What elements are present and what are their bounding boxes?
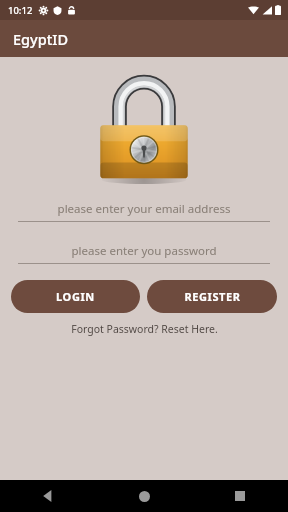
button[interactable]: please enter you password (18, 243, 270, 264)
staticText: please enter you password (18, 243, 270, 259)
staticText: Forgot Password? Reset Here. (71, 322, 218, 336)
button[interactable]: LOGIN (11, 280, 140, 313)
button[interactable]: please enter your email address (18, 201, 270, 222)
staticText: 10:12 (8, 4, 33, 17)
staticText: REGISTER (184, 289, 241, 304)
button[interactable]: Recent apps (192, 480, 288, 512)
staticText: EgyptID (13, 29, 68, 49)
other: Secure login padlock (96, 79, 192, 183)
staticText: please enter your email address (18, 201, 270, 217)
button[interactable]: Forgot Password? Reset Here. (0, 322, 288, 336)
button[interactable]: Home (96, 480, 192, 512)
staticText: LOGIN (56, 289, 95, 304)
button[interactable]: Back (0, 480, 96, 512)
button[interactable]: REGISTER (147, 280, 277, 313)
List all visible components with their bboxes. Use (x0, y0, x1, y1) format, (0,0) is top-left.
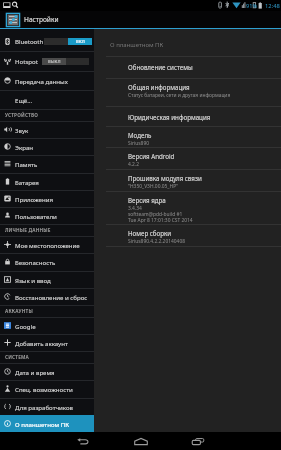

◆ ◆ ◆

**GOAL OF THE EXERCISE**:
Return the whole listing, word for word, and leave out every picture.

**EXERCISE ANSWER**:
What elements are present and what are their bounding boxes?
button[interactable]: please enter you password (18, 243, 270, 264)
staticText: please enter you password (18, 243, 270, 259)
staticText: Forgot Password? Reset Here. (71, 322, 218, 336)
button[interactable]: LOGIN (11, 280, 140, 313)
button[interactable]: please enter your email address (18, 201, 270, 222)
staticText: 10:12 (8, 4, 33, 17)
staticText: REGISTER (184, 289, 241, 304)
button[interactable]: Recent apps (192, 480, 288, 512)
staticText: EgyptID (13, 29, 68, 49)
other: Secure login padlock (96, 79, 192, 183)
staticText: please enter your email address (18, 201, 270, 217)
button[interactable]: Forgot Password? Reset Here. (0, 322, 288, 336)
button[interactable]: Home (96, 480, 192, 512)
staticText: LOGIN (56, 289, 95, 304)
button[interactable]: Back (0, 480, 96, 512)
button[interactable]: REGISTER (147, 280, 277, 313)
List all visible components with their bboxes. Use (x0, y0, x1, y1) format, (0,0) is top-left.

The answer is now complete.